The task: The word "уборке" occurs in some of the lines below; copy each of those lines.

━━━━

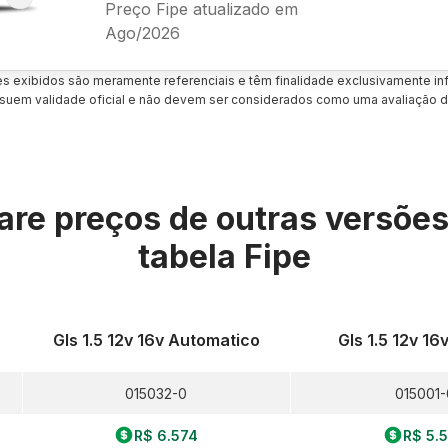
Preço Fipe atualizado em
Ago/2026
es exibidos são meramente referenciais e têm finalidade exclusivamente inf
uem validade oficial e não devem ser considerados como uma avaliação d
re preços de outras versõe
tabela Fipe
Gls 1.5 12v 16v Automatico
Gls 1.5 12v 1
015032-0
015001-
R$ 6.574
R$ 5.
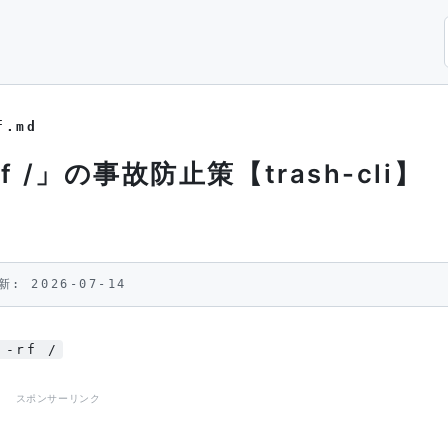
f.md
 /」の事故防止策【trash-cli】
新: 2026-07-14
 -rf /
スポンサーリンク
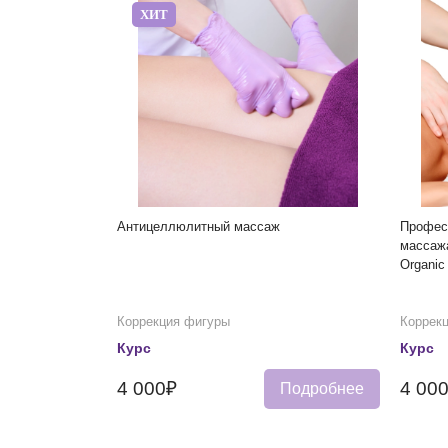
ХИТ
Антицеллюлитный массаж
Профес
массаж
Organic
Коррекция фигуры
Коррек
Курс
Курс
4 000₽
4 00
Подробнее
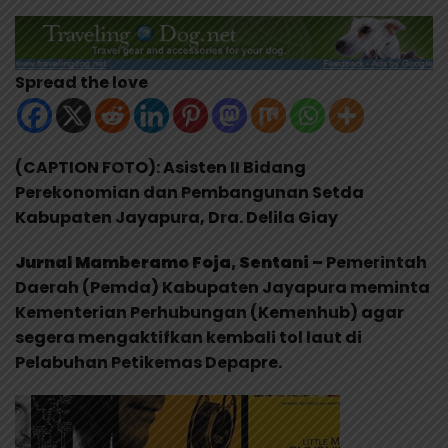
Spread the love
(CAPTION FOTO): Asisten II Bidang
Perekonomian dan Pembangunan Setda
Kabupaten Jayapura, Dra. Delila Giay
Jurnal Mamberamo Foja, Sentani –
Pemerintah
Daerah (Pemda) Kabupaten Jayapura meminta
Kementerian Perhubungan (Kemenhub) agar
segera mengaktifkan kembali tol laut di
Pelabuhan Petikemas Depapre.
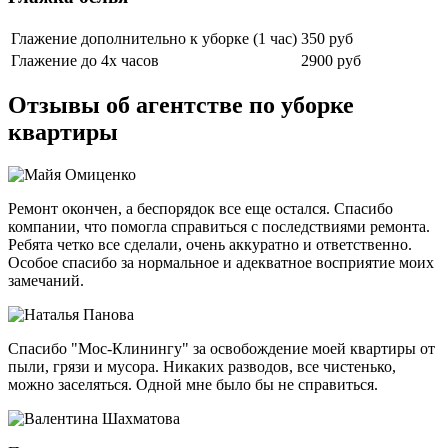
Глажение дополнительно к уборке (1 час)
350 руб
Глажение до 4х часов
2900 руб
Отзывы об агентстве по уборке
квартиры
Ремонт окончен, а беспорядок все еще остался. Спасибо
компании, что помогла справиться с последствиями ремонта.
Ребята четко все сделали, очень аккуратно и ответственно.
Особое спасибо за нормальное и адекватное восприятие моих
замечаний.
Спасибо "Мос-Клинингу" за освобождение моей квартиры от
пыли, грязи и мусора. Никаких разводов, все чистенько,
можно заселяться. Одной мне было бы не справиться.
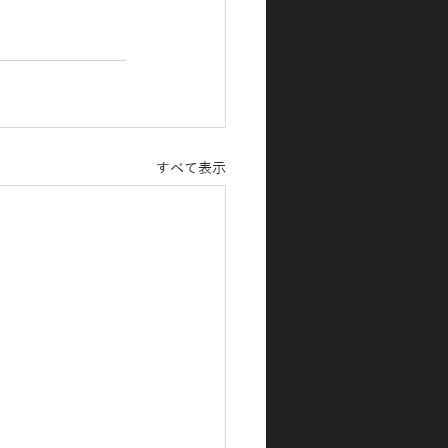
すべて表示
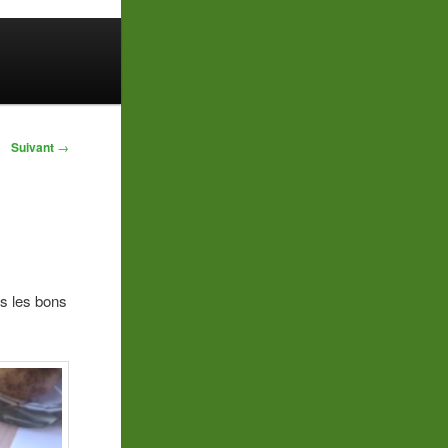
Suivant
→
us les bons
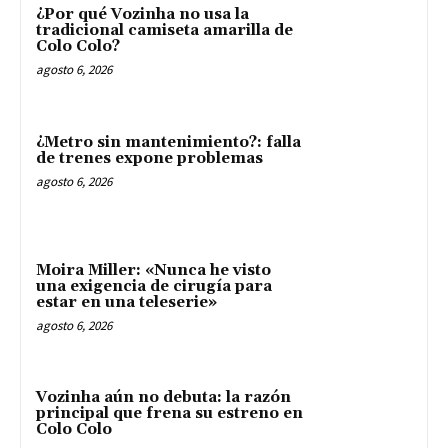
¿Por qué Vozinha no usa la
tradicional camiseta amarilla de
Colo Colo?
agosto 6, 2026
¿Metro sin mantenimiento?: falla
de trenes expone problemas
agosto 6, 2026
Moira Miller: «Nunca he visto
una exigencia de cirugía para
estar en una teleserie»
agosto 6, 2026
Vozinha aún no debuta: la razón
principal que frena su estreno en
Colo Colo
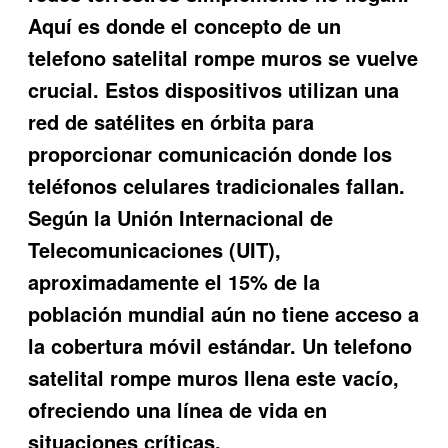
Aquí es donde el concepto de un
telefono satelital rompe muros
se vuelve
crucial. Estos dispositivos utilizan una
red de satélites en órbita para
proporcionar comunicación donde los
teléfonos celulares tradicionales fallan.
Según la Unión Internacional de
Telecomunicaciones (UIT),
aproximadamente el 15% de la
población mundial aún no tiene acceso a
la cobertura móvil estándar. Un
telefono
satelital rompe muros
llena este vacío,
ofreciendo una línea de vida en
situaciones críticas.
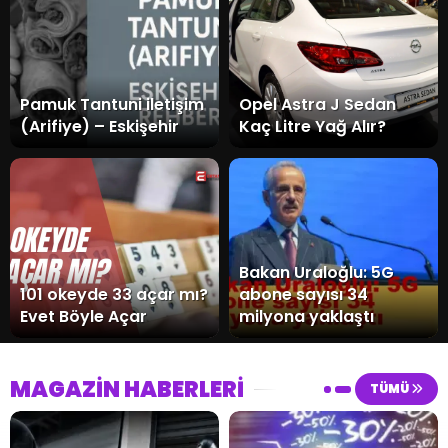
Pamuk Tantuni iletişim
Opel Astra J Sedan
(Arifiye) – Eskişehir
Kaç Litre Yağ Alır?
Bakan Uraloğlu: 5G
101 okeyde 33 açar mı?
abone sayısı 34
Evet Böyle Açar
milyona yaklaştı
MAGAZİN HABERLERİ
TÜMÜ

━━━━

Solution below:
Глажение дополнительно к уборке (1 час)
Отзывы об агентстве по уборке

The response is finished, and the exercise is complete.